For surgical facility leaders, safety is everything. You meet rigorous quality and care standards, practice evidence-based medicine, use cutting-edge technology and adhere to meticulous, comprehensive checklists to ensure patients who walk through your doors leave without incident, injury or complication. Of course, protecting patients is only one part of the equation. You must also take care of your staff so they're available to care for patients. Otherwise, you're ultimately compromising the safety of both staff and their patients. "Workload intensity, working conditions, disruptive behavior and increased stress caused by burnout all contribute to unsafe working conditions and errors," says Michael Kost, DNP, CRNA, CHSE, FAAN, director of healthcare simulation at Einstein Healthcare Network in Philadelphia.
Organizations that embody a true culture of safety encourage everyone to speak up if they have a concern. "Leadership must embrace an environment of open and honest communication, so staff don't fear repercussions for reporting an event," says Barbara Pelletreau, RN, MPH, senior vice president of patient safety at CommonSpirit Health in San Francisco. "All safety-first organizations adhere to rigorous protocols and safeguards because it's the right thing to do."

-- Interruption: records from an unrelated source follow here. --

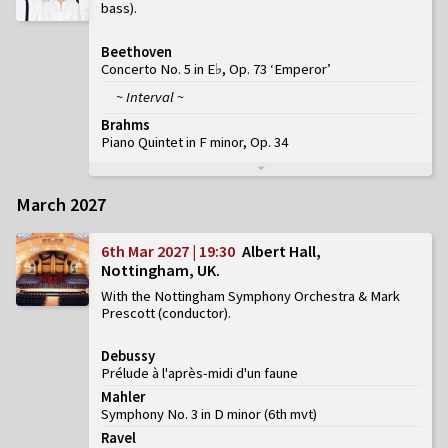
bass)
Beethoven
Concerto No. 5 in E♭, Op. 73 ‘Emperor’
~ Interval ~
Brahms
Piano Quintet in F minor, Op. 34
March 2027
6th Mar 2027 | 19:30
Albert Hall,
Nottingham, UK
With the Nottingham Symphony Orchestra & Mark
Prescott (conductor)
Debussy
Prélude à l'après-midi d'un faune
Mahler
Symphony No. 3 in D minor
(
6th mvt
)
Ravel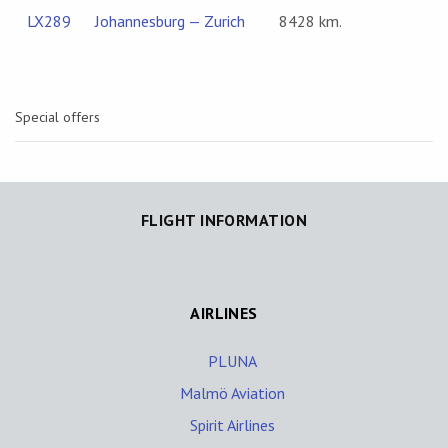
LX289
Johannesburg — Zurich
8428 km.
Special offers
FLIGHT INFORMATION
AIRLINES
PLUNA
Malmö Aviation
Spirit Airlines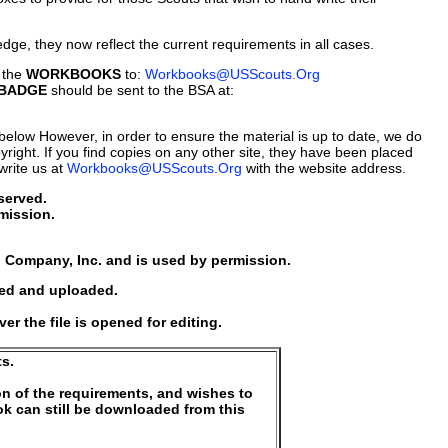
dge, they now reflect the current requirements in all cases.
 the
WORKBOOKS
to:
Workbooks@USScouts.Org
 BADGE
should be sent to the BSA at:
ed below However, in order to ensure the material is up to date, we do
yright. If you find copies on any other site, they have been placed
write us at
Workbooks@USScouts.Org
with the website address.
served.
mission.
 Company, Inc. and is used by permission.
sed and uploaded.
 the file is opened for editing.
s.
on of the requirements, and wishes to
k can still be downloaded from this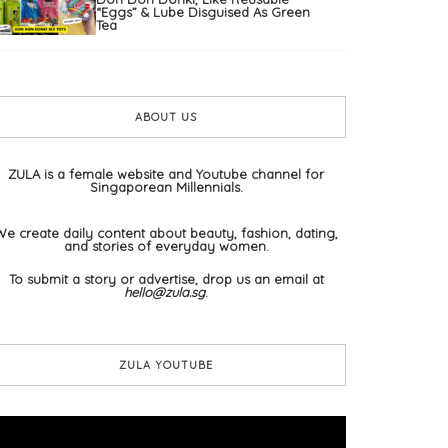
“Eggs” & Lube Disguised As Green
Tea
ABOUT US
ZULA is a female website and Youtube channel for
Singaporean Millennials.
We create daily content about beauty, fashion, dating,
and stories of everyday women.
To submit a story or advertise, drop us an email at
hello@zula.sg
.
ZULA YOUTUBE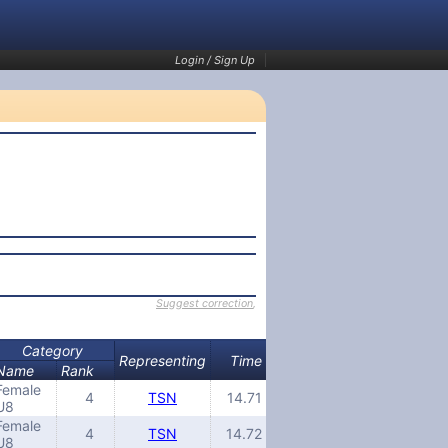
Login / Sign Up
Suggest correction
,
Category
Representing
Time
Name
Rank
Female
4
TSN
14.71
U8
Female
4
TSN
14.72
U8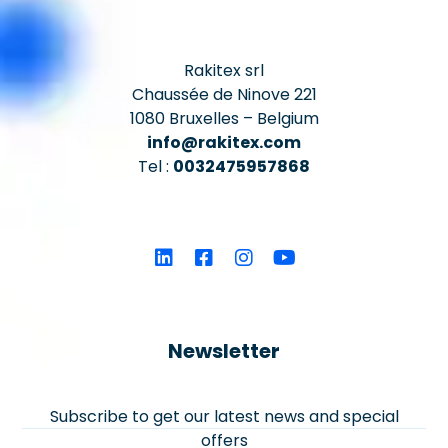
Rakitex srl
Chaussée de Ninove 221
1080 Bruxelles – Belgium
info@rakitex.com
Tel :
0032475957868
Newsletter
Subscribe to get our latest news and special
offers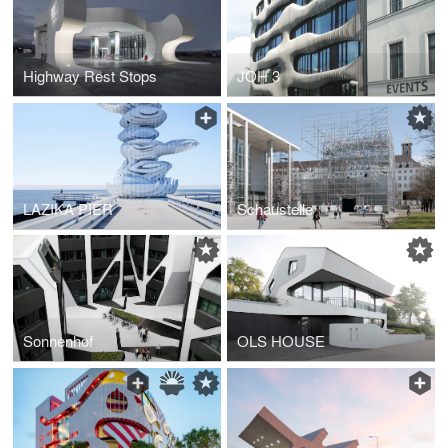
Highway Rest Stops
JOH 3
LAZIKA PIER
Schaustelle
Sonnenhof
OLS HOUSE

Encouraging staff to sound the alarm at the first sign that something's amiss is what all safety-centered organizations have in common. "We want our frontline team members to be very comfortable raising concerns to leadership," says Lisa Clark Pickett, MD, FACS, chief medical officer at Duke University Hospital in Durham, N.C. "We don't want staff who speak up to be seen as troublemakers — we want to thank them for raising a concern so we can address it."
Once a concern has been raised, the real work begins. "Facilities need a mechanism to solve safety problems, not just put a Band-Aid on the problem," says Dr. Pickett. "You need to get to the root cause to prevent the problem from happening again."
In fact, Duke recently did just that — following a near-miss of a wrong medication administration that occurred when a staff member confused two similar-looking drugs. As soon as the issue was detected and raised, a pediatric pharmacist went on the offensive. "She's an excellent problem-solver; she got right to the root of the problem within 24 hours," says Dr. Pickett. The pharmacist understood the flow of medication administration and created a strategy to make sure the lookalike medications were labeled differently, and that every staff member was alerted and educated about the situation. Then, she created an audit mechanism to make sure the medications were stored in designated locations and shared the new process with the entire health system to ensure a near-miss did not happen again.